China
International video art show tour includes Tibet
Exhibition continues to grow as new works by local artists are added at each venue
By Georgina Adam. Web only
Published online: 07 July 2010
Video art comes to Lhasa: Benchung’s Floating River Ice, 2003
london. A travelling show of video artists including the Chapman brothers, Paul McCarthy and Mat Collishaw is breaking new ground in Asia with, notably, a stop in Lhasa in Tibet. Next on the itinerary of “27 Reasons We Still Need Superman” is the Mongolian capital Ulan Bator (9-11 July).
The show is the brainchild of Beijing-based curator Tim Crowley, who conceived it when working with the Ullens Center for Contemporary Art. The idea is to bring video to new audiences and to see how they react, as well as encouring local artists to add works at each stop. So from Crowley’s original selection of 18 videos—which included Christian Jankowski’s The Hunt, 1992-97, and Angus Fairhurst’s A Cheap and Ill-Fitting Gorilla Suit, 1995—was added, for example, the Tibetan artist Benchung’s Floating River Ice, 2003, and the total keeps rising.
The videos are displayed in different ways, from cinema auditoriums (the Agnès B space in Hong Kong) to outside screenings (Kuala Lumpur) or even simple projections on white walls (Ho Chi Minh City).
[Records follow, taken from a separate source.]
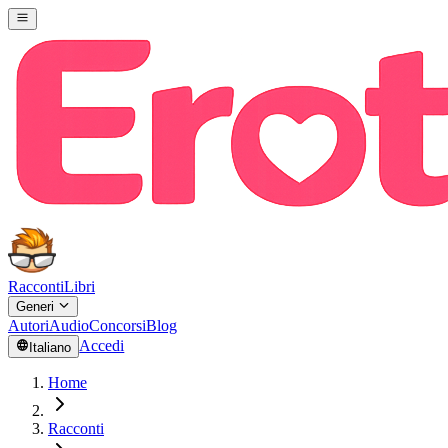
Racconti
Libri
Generi
Autori
Audio
Concorsi
Blog
Accedi
Italiano
Home
Racconti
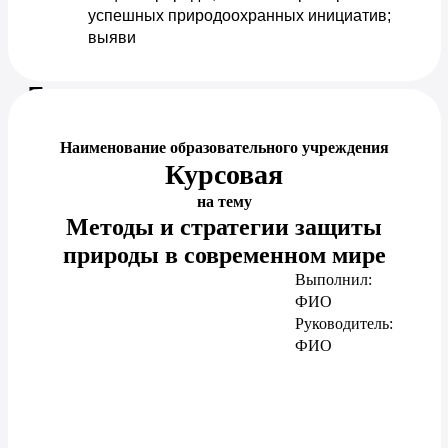
успешных природоохранных инициатив; 
выяви
Предпросмотр документа
Наименование образовательного учреждения
Курсовая
на тему
Методы и стратегии защиты
природы в современном мире
Выполнил:
ФИО
Руководитель:
ФИО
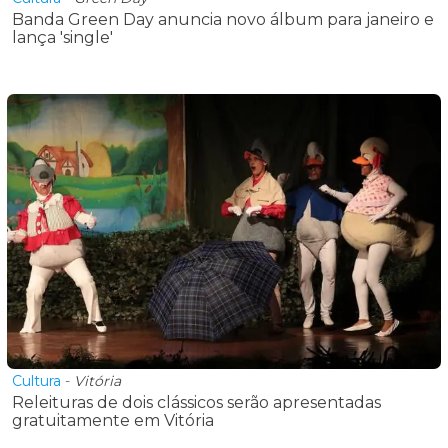
Banda Green Day anuncia novo álbum para janeiro e
lança 'single'
Cultura
-
Vitória
Releituras de dois clássicos serão apresentadas
gratuitamente em Vitória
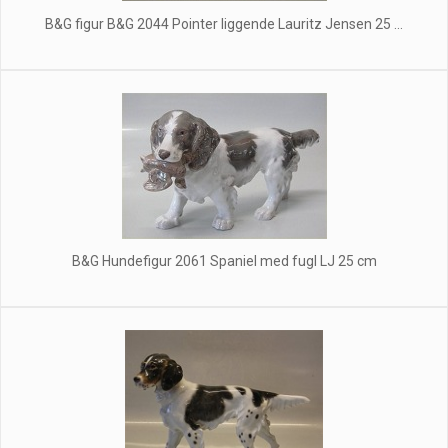
B&G figur B&G 2044 Pointer liggende Lauritz Jensen 25 ...
B&G Hundefigur 2061 Spaniel med fugl LJ 25 cm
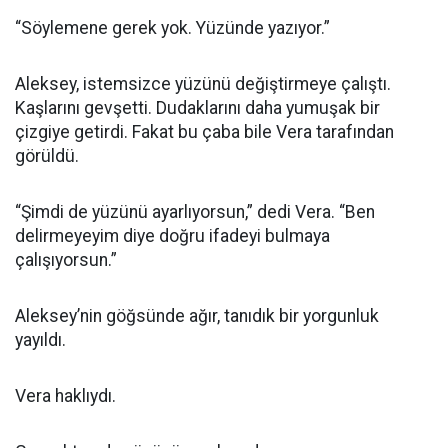
“Söylemene gerek yok. Yüzünde yazıyor.”
Aleksey, istemsizce yüzünü değiştirmeye çalıştı.
Kaşlarını gevşetti. Dudaklarını daha yumuşak bir
çizgiye getirdi. Fakat bu çaba bile Vera tarafından
görüldü.
“Şimdi de yüzünü ayarlıyorsun,” dedi Vera. “Ben
delirmeyeyim diye doğru ifadeyi bulmaya
çalışıyorsun.”
Aleksey’nin göğsünde ağır, tanıdık bir yorgunluk
yayıldı.
Vera haklıydı.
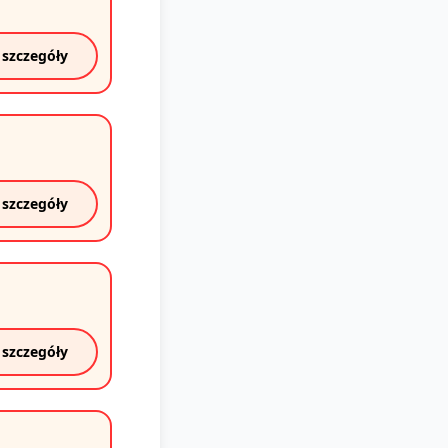
 szczegóły
 szczegóły
 szczegóły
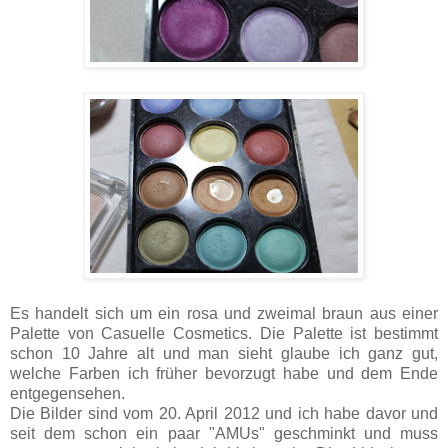
Es handelt sich um ein rosa und zweimal braun aus einer
Palette von Casuelle Cosmetics. Die Palette ist bestimmt
schon 10 Jahre alt und man sieht glaube ich ganz gut,
welche Farben ich früher bevorzugt habe und dem Ende
entgegensehen.
Die Bilder sind vom 20. April 2012 und ich habe davor und
seit dem schon ein paar "AMUs" geschminkt und muss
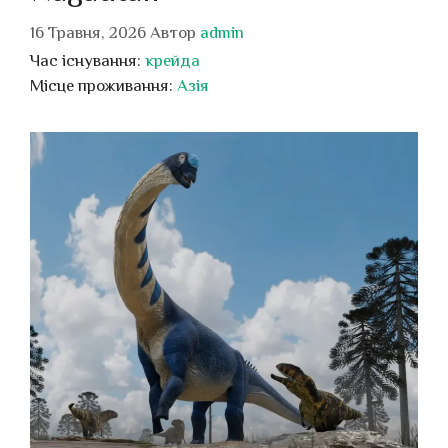
16 Травня, 2026
Автор
admin
Час існування:
крейда
Місце проживання:
Азія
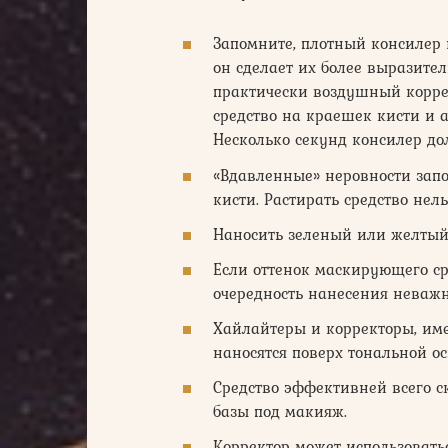
Запомните, плотный консилер 
он сделает их более выразите
практически воздушный корре
средство на краешек кисти и 
Несколько секунд консилер до
«Вдавленные» неровности зап
кисти. Растирать средство нел
Наносить зеленый или желтый
Если оттенок маскирующего ср
очередность нанесения неважн
Хайлайтеры и корректоры, им
наносятся поверх тональной о
Средство эффективней всего ск
базы под макияж.
Корректор может использоват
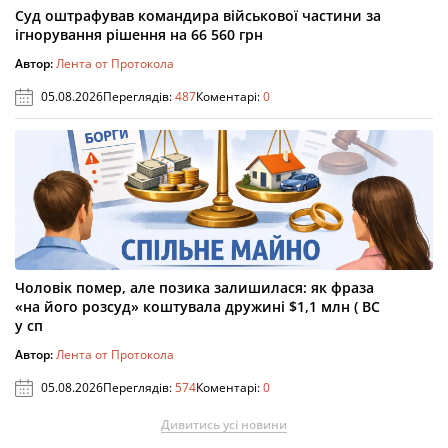
Суд оштрафував командира військової частини за
ігнорування рішення на 66 560 грн
Автор:
Лента от Протокола
05.08.2026
Переглядів:
487
Коментарі:
0
Чоловік помер, але позика залишилася: як фраза
«на його розсуд» коштувала дружині $1,1 млн ( ВС
у сп
Автор:
Лента от Протокола
05.08.2026
Переглядів:
574
Коментарі:
0
Дивитись усі новини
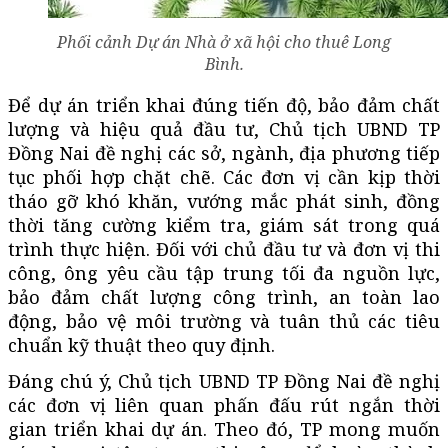
Phối cảnh Dự án Nhà ở xã hội cho thuê Long
Bình.
Để dự án triển khai đúng tiến độ, bảo đảm chất
lượng và hiệu quả đầu tư, Chủ tịch UBND TP
Đồng Nai đề nghị các sở, ngành, địa phương tiếp
tục phối hợp chặt chẽ. Các đơn vị cần kịp thời
tháo gỡ khó khăn, vướng mắc phát sinh, đồng
thời tăng cường kiểm tra, giám sát trong quá
trình thực hiện. Đối với chủ đầu tư và đơn vị thi
công, ông yêu cầu tập trung tối đa nguồn lực,
bảo đảm chất lượng công trình, an toàn lao
động, bảo vệ môi trường và tuân thủ các tiêu
chuẩn kỹ thuật theo quy định.
Đáng chú ý, Chủ tịch UBND TP Đồng Nai đề nghị
các đơn vị liên quan phấn đấu rút ngắn thời
gian triển khai dự án. Theo đó, TP mong muốn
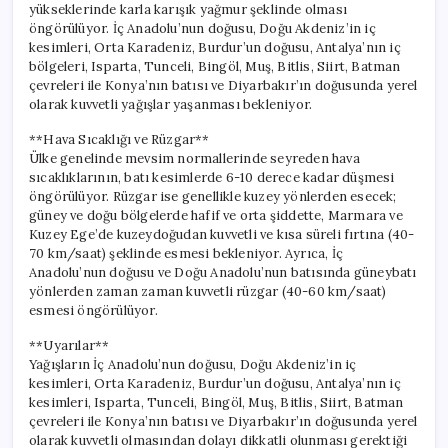
yükseklerinde karla karışık yağmur şeklinde olması
öngörülüyor. İç Anadolu’nun doğusu, Doğu Akdeniz’in iç
kesimleri, Orta Karadeniz, Burdur’un doğusu, Antalya’nın iç
bölgeleri, Isparta, Tunceli, Bingöl, Muş, Bitlis, Siirt, Batman
çevreleri ile Konya’nın batısı ve Diyarbakır’ın doğusunda yerel
olarak kuvvetli yağışlar yaşanması bekleniyor.
**Hava Sıcaklığı ve Rüzgar**
Ülke genelinde mevsim normallerinde seyreden hava
sıcaklıklarının, batı kesimlerde 6-10 derece kadar düşmesi
öngörülüyor. Rüzgar ise genellikle kuzey yönlerden esecek;
güney ve doğu bölgelerde hafif ve orta şiddette, Marmara ve
Kuzey Ege’de kuzeydoğudan kuvvetli ve kısa süreli fırtına (40-
70 km/saat) şeklinde esmesi bekleniyor. Ayrıca, İç
Anadolu’nun doğusu ve Doğu Anadolu’nun batısında güneybatı
yönlerden zaman zaman kuvvetli rüzgar (40-60 km/saat)
esmesi öngörülüyor.
**Uyarılar**
Yağışların İç Anadolu’nun doğusu, Doğu Akdeniz’in iç
kesimleri, Orta Karadeniz, Burdur’un doğusu, Antalya’nın iç
kesimleri, Isparta, Tunceli, Bingöl, Muş, Bitlis, Siirt, Batman
çevreleri ile Konya’nın batısı ve Diyarbakır’ın doğusunda yerel
olarak kuvvetli olmasından dolayı dikkatli olunması gerektiği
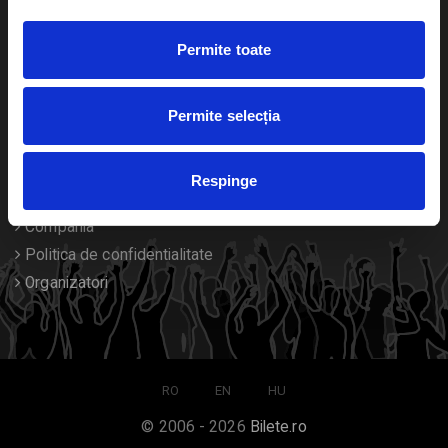
Duplicare bilete
Permite toate
Despre noi
Permite selecția
Contact
Termeni si conditii
Respinge
Despre Cookies
Compania
Politica de confidentialitate
Organizatori
RO
EN
HU
© 2006 - 2026
Bilete.ro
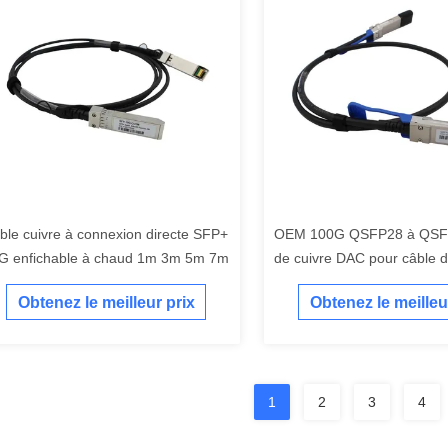
ble cuivre à connexion directe SFP+
OEM 100G QSFP28 à QSFP
G enfichable à chaud 1m 3m 5m 7m
de cuivre DAC pour câble 
raccordement direct au ré
Obtenez le meilleur prix
Obtenez le meilleu
1
2
3
4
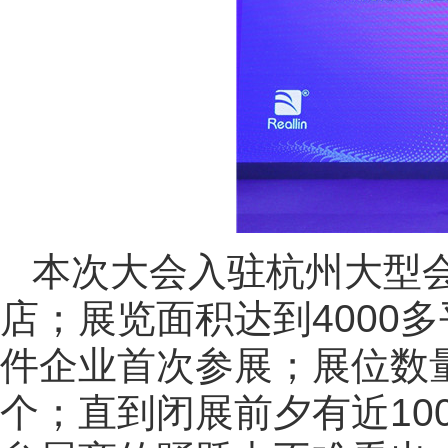
本次大会入驻杭州大型
店；展览面积达到4000
件企业首次参展；展位数量
个；直到闭展前夕有近10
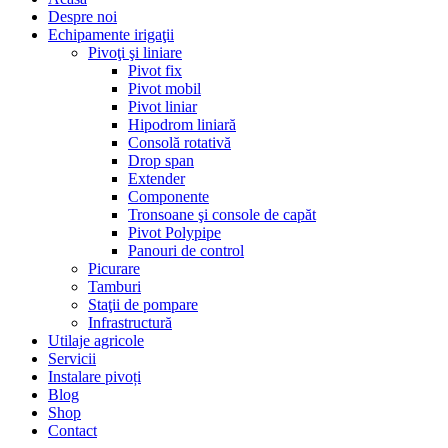
Despre noi
Echipamente irigaţii
Pivoţi şi liniare
Pivot fix
Pivot mobil
Pivot liniar
Hipodrom liniară
Consolă rotativă
Drop span
Extender
Componente
Tronsoane şi console de capăt
Pivot Polypipe
Panouri de control
Picurare
Tamburi
Staţii de pompare
Infrastructură
Utilaje agricole
Servicii
Instalare pivoți
Blog
Shop
Contact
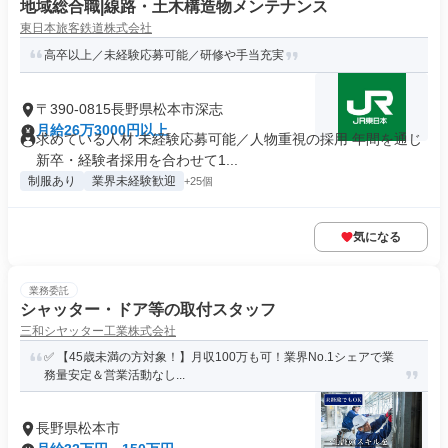
地域総合職|線路・土木構造物メンテナンス
東日本旅客鉄道株式会社
高卒以上／未経験応募可能／研修や手当充実
〒390-0815長野県松本市深志
月給26万3000円以上
求めている人材 未経験応募可能／人物重視の採用 年間を通じ
新卒・経験者採用を合わせて1...
制服あり
業界未経験歓迎
+25個
気になる
業務委託
シャッター・ドア等の取付スタッフ
三和シヤッター工業株式会社
✅ 【45歳未満の方対象！】月収100万も可！業界No.1シェアで業
務量安定＆営業活動なし...
長野県松本市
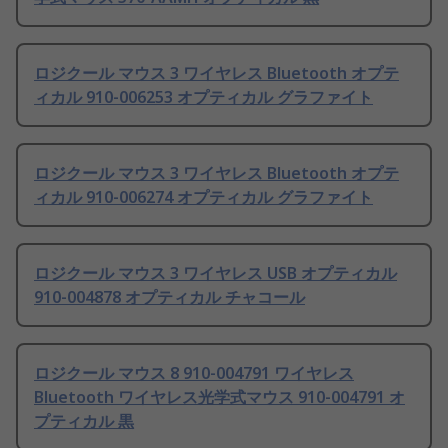
ロジクール マウス 3 ワイヤレス Bluetooth オプテ
ィカル 910-006253 オプティカル グラファイト
ロジクール マウス 3 ワイヤレス Bluetooth オプテ
ィカル 910-006274 オプティカル グラファイト
ロジクール マウス 3 ワイヤレス USB オプティカル
910-004878 オプティカル チャコール
ロジクール マウス 8 910-004791 ワイヤレス
Bluetooth ワイヤレス光学式マウス 910-004791 オ
プティカル 黒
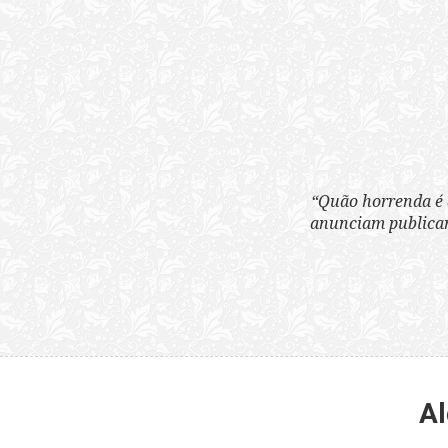
“Quão horrenda é 
anunciam publicame
Al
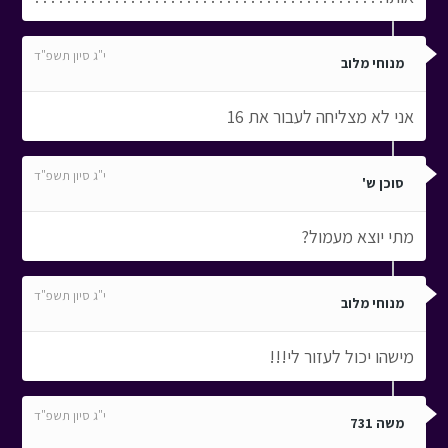
י"ג סיון תשפ"ד
מנוחי מלוב
אני לא מצליחה לעבור את 16
י"ג סיון תשפ"ד
סוכן ש'
מתי יוצא מעמול?
י"ג סיון תשפ"ד
מנוחי מלוב
מישהו יכול לעזור לי!!!
י"ג סיון תשפ"ד
משה 731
Crowley has had to navigate government regulations everywhere, but particularly in Tibet. “The reaction there was great because video as a medium to make art is a new idea,” says Crowley. “It was a first for Lhasa, and amazing that it was allowed to be shown at all, as Lhasa is still a very militarised zone with a curfew intact, very much the city under siege,” he says. Early next year the project will move to South America, with Moscow, Vladivostok and Tehran in between.